Gamete fusion triggers bipartite transcription factor assembly to block re-fertilization

The ploidy cycle, which is integral to sexual reproduction, requires meiosis to halve chromosome numbers as well as mechanisms that ensure zygotes are formed by exactly two partners1–4. During sexual reproduction of the fungal model organism Schizosaccharomyces pombe, haploid P and M cells fuse to form a diploid zygote that immediately enters meiosis5. Here we reveal that rapid post-fusion reconstitution of a bipartite transcription factor blocks re-fertilization. We first identify mutants that undergo transient cell fusion involving cytosol exchange but not karyogamy, and show that this drives distinct cell fates in the two gametes. The P partner undergoes lethal haploid meiosis, whereas the M cell persists in mating. The zygotic transcription that drives meiosis is rapidly initiated first from the P parental genome, even in wild-type cells.

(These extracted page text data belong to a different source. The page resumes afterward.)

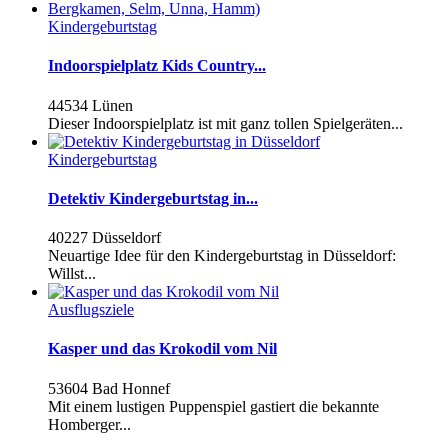
Kindergeburtstag
Indoorspielplatz Kids Country...
44534 Lünen
Dieser Indoorspielplatz ist mit ganz tollen Spielgeräten...
Kindergeburtstag
Detektiv Kindergeburtstag in...
40227 Düsseldorf
Neuartige Idee für den Kindergeburtstag in Düsseldorf:
Willst...
Ausflugsziele
Kasper und das Krokodil vom Nil
53604 Bad Honnef
Mit einem lustigen Puppenspiel gastiert die bekannte
Homberger...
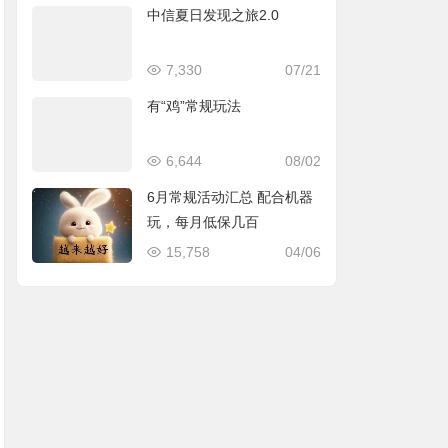
中信夏日发现之旅2.0
7,330
07/21
有“鸡”常规玩法
6,644
08/02
6月常规活动汇总 配合机器
玩，每月低保几百
15,758
04/06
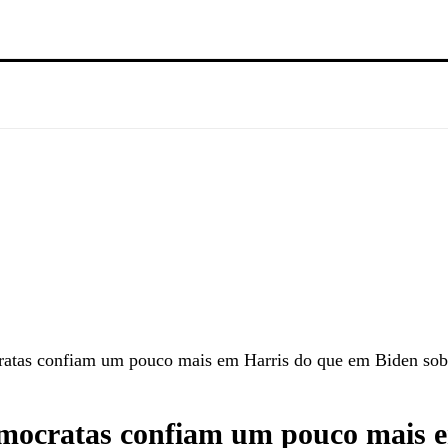
tas confiam um pouco mais em Harris do que em Biden sob
ocratas confiam um pouco mais e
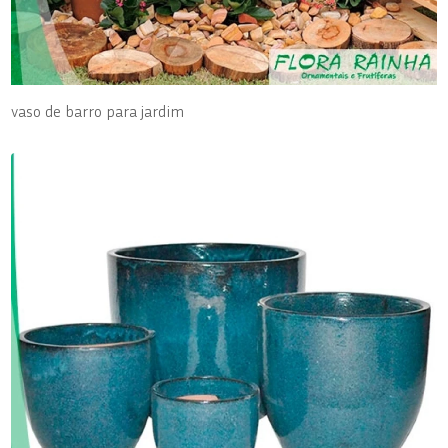
vaso de barro para jardim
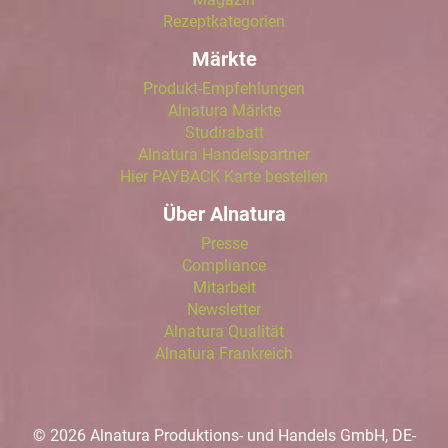
Rezeptkategorien
Märkte
Produkt-Empfehlungen
Alnatura Märkte
Studirabatt
Alnatura Handelspartner
Hier PAYBACK Karte bestellen
Über Alnatura
Presse
Compliance
Mitarbeit
Newsletter
Alnatura Qualität
Alnatura Frankreich
© 2026 Alnatura Produktions- und Handels GmbH, DE-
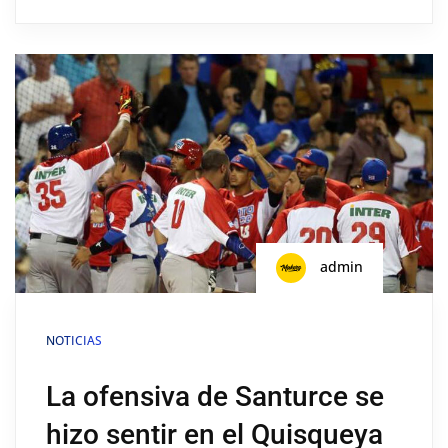
admin
NOTICIAS
La ofensiva de Santurce se
hizo sentir en el Quisqueya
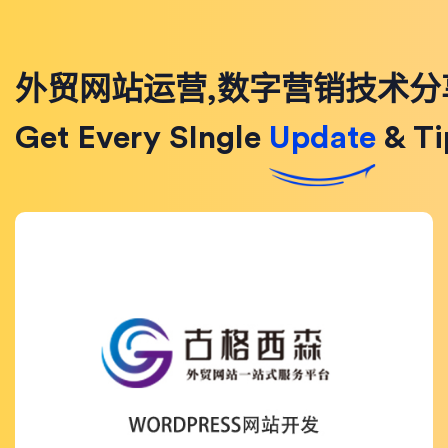
外贸网站运营,数字营销技术分
Get Every SIngle
Update
& Ti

This asymmetric gene expression depends on a bipartite complex formed post-fusion between the cytosolic M-cell-specific peptide Mi and the nuclear P-cell-specific homeobox protein Pi6,7, which captures Mi in the P nucleus. Zygotic transcription is thus poised to initiate in the P nucleus as fast as Mi reaches it after fusion, a design that we reconstruct using two synthetic interactors localized to the nucleus and the cytosol of two respective partner cells. Notably, delaying zygotic transcription—by postponing Mi expression or deleting its transcriptional target in the P genome—leads to zygotes fusing with additional gametes, thus forming polyploids and eventually aneuploid progeny. The signalling cascade to block re-fertilization shares components with, but bifurcates from, meiotic induction8–10. Thus, a cytoplasmic connection upon gamete fusion leads to asymmetric reconstitution of a bipartite transcription factor to rapidly block re-fertilization and induce meiosis, ensuring genome maintenance during sexual reproduction.